Tuesday 20 October 2015

Succession Planning in Accountancy

Accounting firms have never been as reliant on succession planning as they are right now. Just cast your mind back to the financial crisis and you’ll remember how up in the air each and every industry was. But with effective succession planning in place, that need not be the case in the future.

More than risk mitigation
The whole point of having succession planning as part and parcel of your overall business plan is to create a sense of confidence amongst your colleagues in the workplace. If your employees understand where they are heading in the future, surely they will be more motivated to step up to the plate and deliver on a daily basis? This strengthens the overall structure of your company and it is a common factor in UK accountancy firms today.

Long or short term?
Succession planning can work in both long and short term timespans and both of these will help to retain your key employees in your accounting firm. But on the whole, long term succession planning is where we should be concentrating our efforts. Consider the talent or lack of it at middle and senior manager levels and you’ll start to realise just how vital this strategy actually is.
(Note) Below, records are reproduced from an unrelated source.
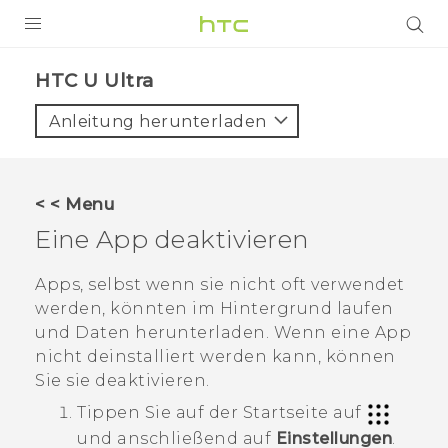
PRODUKTE
HTC U Ultra‎
VIVE
Anleitung herunterladen
G REIGNS
SMARTPHONES
< < Menu
ZUBEHÖR
Eine App deaktivieren
VIVERSE
Apps, selbst wenn sie nicht oft verwendet
werden, könnten im Hintergrund laufen
UNTERSTÜTZUNG
und Daten herunterladen. Wenn eine App
HTC-Geräte und Zubehör
nicht deinstalliert werden kann, können
Anmelden
Sie sie deaktivieren.
Tippen Sie auf der
Startseite
auf
und anschließend auf
Einstellungen
.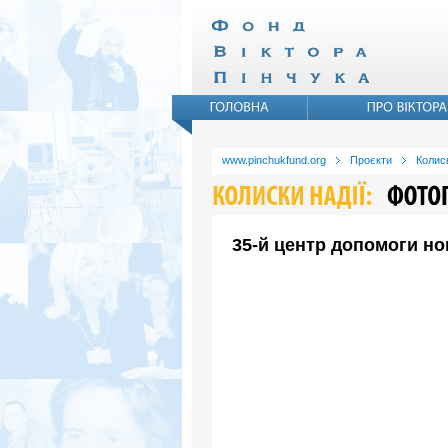
www.pinchukfund.org
Проєкти
Колиск
35-й центр допомоги но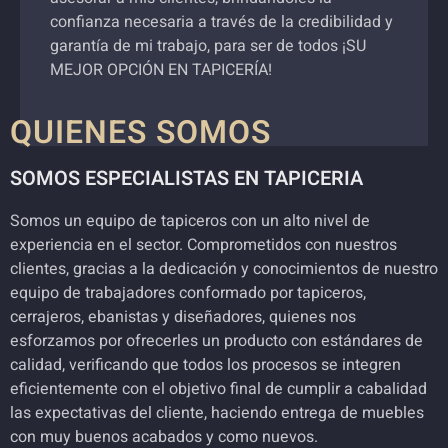
confianza necesaria a través de la credibilidad y
garantía de mi trabajo, para ser de todos ¡SU
MEJOR OPCIÓN EN TAPICERÍA!
QUIENES SOMOS
SOMOS ESPECIALISTAS EN TAPICERIA
Somos un equipo de tapiceros con un alto nivel de
experiencia en el sector. Comprometidos con nuestros
clientes, gracias a la dedicación y conocimientos de nuestro
equipo de trabajadores conformado por tapiceros,
cerrajeros, ebanistas y diseñadores, quienes nos
esforzamos por ofrecerles un producto con estándares de
calidad, verificando que todos los procesos se integren
eficientemente con el objetivo final de cumplir a cabalidad
las expectativas del cliente, haciendo entrega de muebles
con muy buenos acabados y como nuevos.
It does of course depend on the size and structure of your firm but where possible it would be better to develop your existing employees and reinforce your company’s loyalty instead of risking diluting the very same by employing external candidates?


When you initially recruit new employees, why not start as you mean to go on by developing the best candidates for the future accountancy roles? Instead of filling that hole in the future, you can already have a handle on who will be the best person for that job by following the codes set out by long term succession planning.